» **Exercise data**
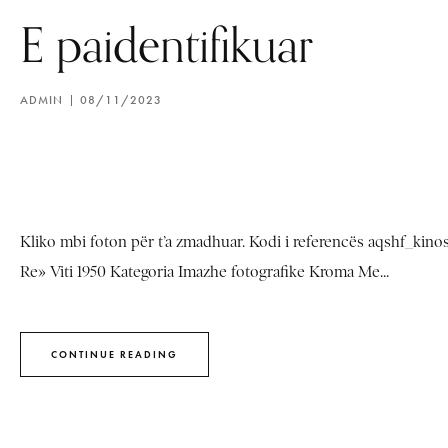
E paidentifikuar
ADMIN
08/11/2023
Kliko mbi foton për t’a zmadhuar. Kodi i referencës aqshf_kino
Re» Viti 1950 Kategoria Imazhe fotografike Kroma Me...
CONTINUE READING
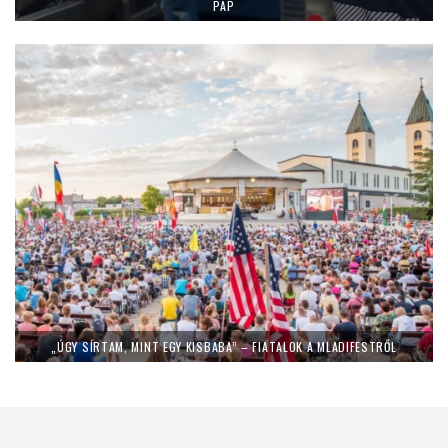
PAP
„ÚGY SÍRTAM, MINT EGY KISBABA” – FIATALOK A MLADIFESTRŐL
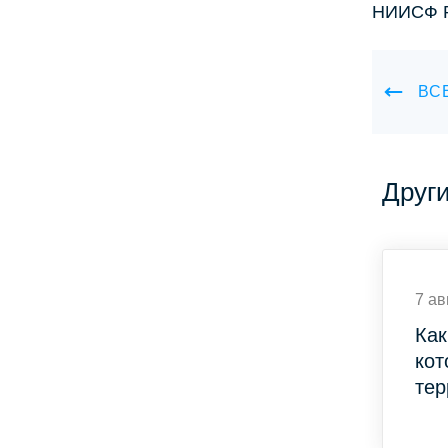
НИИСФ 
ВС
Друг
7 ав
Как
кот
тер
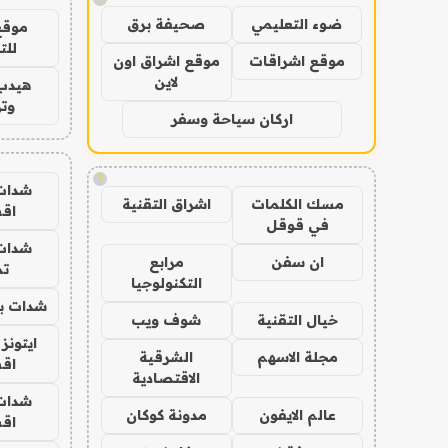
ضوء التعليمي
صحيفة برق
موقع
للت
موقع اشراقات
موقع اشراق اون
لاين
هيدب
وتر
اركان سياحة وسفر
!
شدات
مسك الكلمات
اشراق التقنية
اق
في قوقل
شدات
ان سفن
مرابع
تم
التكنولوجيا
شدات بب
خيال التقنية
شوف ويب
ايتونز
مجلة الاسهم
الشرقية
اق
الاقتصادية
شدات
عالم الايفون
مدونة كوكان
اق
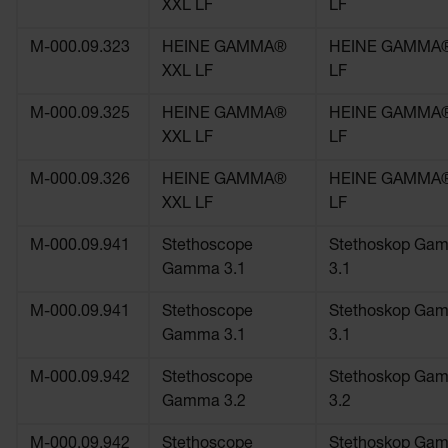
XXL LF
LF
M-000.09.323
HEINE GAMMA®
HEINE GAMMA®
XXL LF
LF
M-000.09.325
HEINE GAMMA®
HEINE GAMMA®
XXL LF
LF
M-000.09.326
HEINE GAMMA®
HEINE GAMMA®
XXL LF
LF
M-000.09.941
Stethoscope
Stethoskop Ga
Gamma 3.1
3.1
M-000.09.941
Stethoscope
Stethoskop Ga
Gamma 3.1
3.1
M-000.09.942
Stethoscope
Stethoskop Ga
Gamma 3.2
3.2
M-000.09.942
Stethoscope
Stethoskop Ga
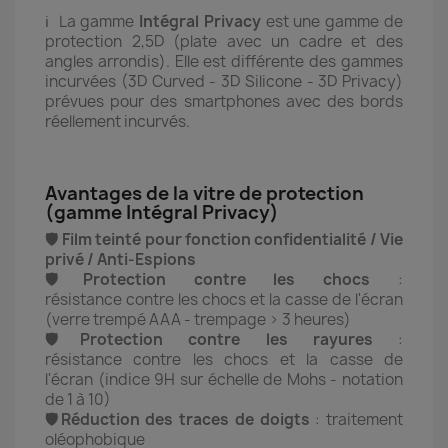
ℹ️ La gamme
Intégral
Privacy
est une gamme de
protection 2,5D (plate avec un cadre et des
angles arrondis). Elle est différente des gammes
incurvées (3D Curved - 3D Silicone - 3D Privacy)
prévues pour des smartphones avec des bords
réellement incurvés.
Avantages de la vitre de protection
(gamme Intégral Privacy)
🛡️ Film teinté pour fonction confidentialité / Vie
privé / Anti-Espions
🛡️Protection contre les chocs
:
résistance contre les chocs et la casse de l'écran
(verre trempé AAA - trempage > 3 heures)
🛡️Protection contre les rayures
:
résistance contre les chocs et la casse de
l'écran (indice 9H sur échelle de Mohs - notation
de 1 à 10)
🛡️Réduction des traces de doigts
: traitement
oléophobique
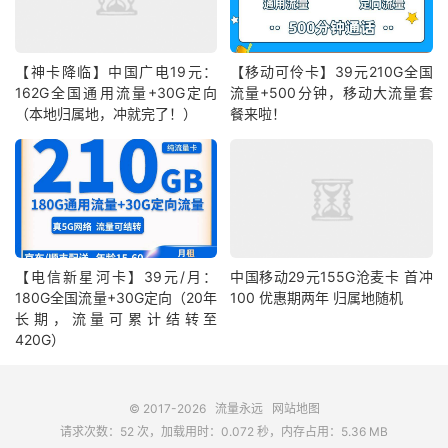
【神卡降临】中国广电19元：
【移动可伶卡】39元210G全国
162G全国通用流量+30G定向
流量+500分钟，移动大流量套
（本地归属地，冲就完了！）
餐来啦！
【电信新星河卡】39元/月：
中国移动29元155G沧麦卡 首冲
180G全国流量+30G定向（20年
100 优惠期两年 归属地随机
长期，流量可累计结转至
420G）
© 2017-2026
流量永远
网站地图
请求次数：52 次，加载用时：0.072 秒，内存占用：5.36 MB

* * *

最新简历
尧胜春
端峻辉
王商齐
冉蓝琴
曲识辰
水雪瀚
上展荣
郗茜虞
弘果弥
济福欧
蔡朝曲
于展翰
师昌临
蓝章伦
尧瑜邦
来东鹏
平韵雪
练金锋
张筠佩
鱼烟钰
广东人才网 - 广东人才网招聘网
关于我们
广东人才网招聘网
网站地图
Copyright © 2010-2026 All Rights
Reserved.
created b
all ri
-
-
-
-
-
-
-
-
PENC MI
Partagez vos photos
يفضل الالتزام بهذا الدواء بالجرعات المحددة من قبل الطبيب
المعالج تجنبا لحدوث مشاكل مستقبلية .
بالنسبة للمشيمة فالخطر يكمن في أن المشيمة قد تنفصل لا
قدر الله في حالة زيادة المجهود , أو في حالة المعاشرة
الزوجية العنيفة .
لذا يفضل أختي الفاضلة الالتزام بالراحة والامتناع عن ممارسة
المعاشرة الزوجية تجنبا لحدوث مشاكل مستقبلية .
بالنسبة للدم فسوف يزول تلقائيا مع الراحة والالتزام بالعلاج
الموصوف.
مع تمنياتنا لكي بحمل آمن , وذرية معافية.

* * *

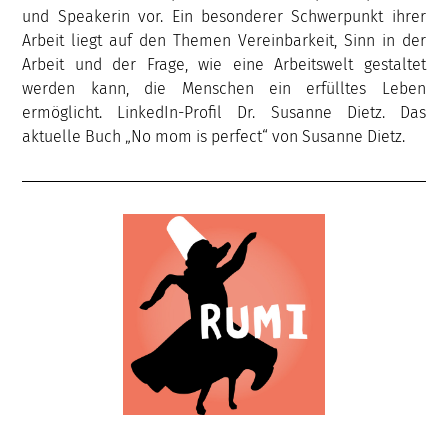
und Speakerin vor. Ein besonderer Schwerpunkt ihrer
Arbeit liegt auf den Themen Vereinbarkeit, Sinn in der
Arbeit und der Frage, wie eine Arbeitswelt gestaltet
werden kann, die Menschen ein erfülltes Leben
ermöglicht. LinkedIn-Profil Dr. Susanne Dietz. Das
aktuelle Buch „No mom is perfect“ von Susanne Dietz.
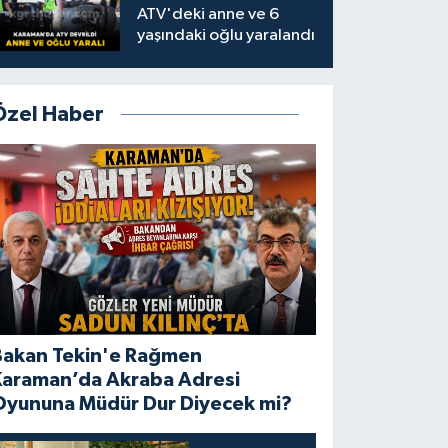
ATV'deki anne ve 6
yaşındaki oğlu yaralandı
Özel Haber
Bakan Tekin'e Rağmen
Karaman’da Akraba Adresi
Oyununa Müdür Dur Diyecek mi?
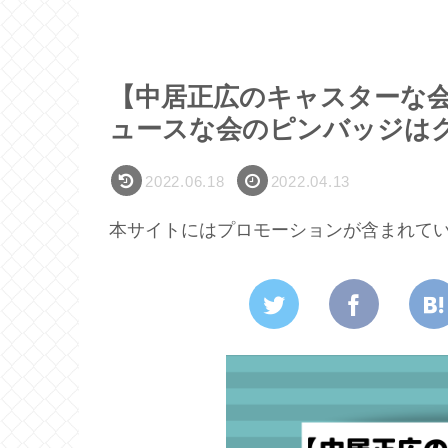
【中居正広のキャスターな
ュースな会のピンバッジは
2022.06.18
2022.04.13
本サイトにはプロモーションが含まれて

» **Instructions to follow**
Whenever a line of the data includes "الزوجية", copy that line.

» **Answer space**
الزوجية العنيفة .
المعاشرة الزوجية تجنبا لحدوث مشاكل مستقبلية .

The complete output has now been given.